■ Problem statement
In the records below, which lines include "possono"? Copy them.

___ Study material

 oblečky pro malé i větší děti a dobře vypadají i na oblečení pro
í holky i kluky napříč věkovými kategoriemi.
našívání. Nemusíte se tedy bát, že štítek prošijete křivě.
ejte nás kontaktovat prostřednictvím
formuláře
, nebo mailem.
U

______
___ Study material

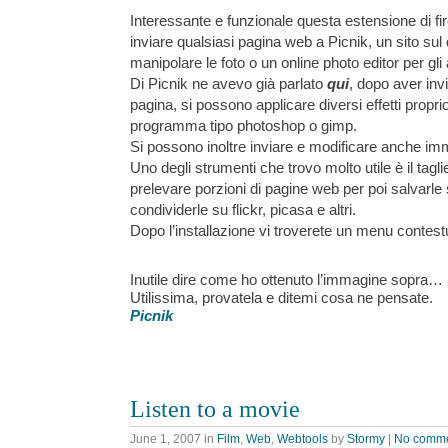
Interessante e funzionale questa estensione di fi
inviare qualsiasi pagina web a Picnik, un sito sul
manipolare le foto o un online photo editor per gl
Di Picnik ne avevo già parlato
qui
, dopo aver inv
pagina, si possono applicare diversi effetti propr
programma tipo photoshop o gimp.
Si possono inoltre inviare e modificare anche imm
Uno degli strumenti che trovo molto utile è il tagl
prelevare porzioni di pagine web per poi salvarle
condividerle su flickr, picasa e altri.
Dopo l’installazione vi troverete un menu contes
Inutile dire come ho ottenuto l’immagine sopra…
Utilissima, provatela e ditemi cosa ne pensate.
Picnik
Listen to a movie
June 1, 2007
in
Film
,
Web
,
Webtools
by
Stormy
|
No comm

______

■ Reply to the exercise
pagina, si possono applicare diversi effetti propr
Si possono inoltre inviare e modificare anche imm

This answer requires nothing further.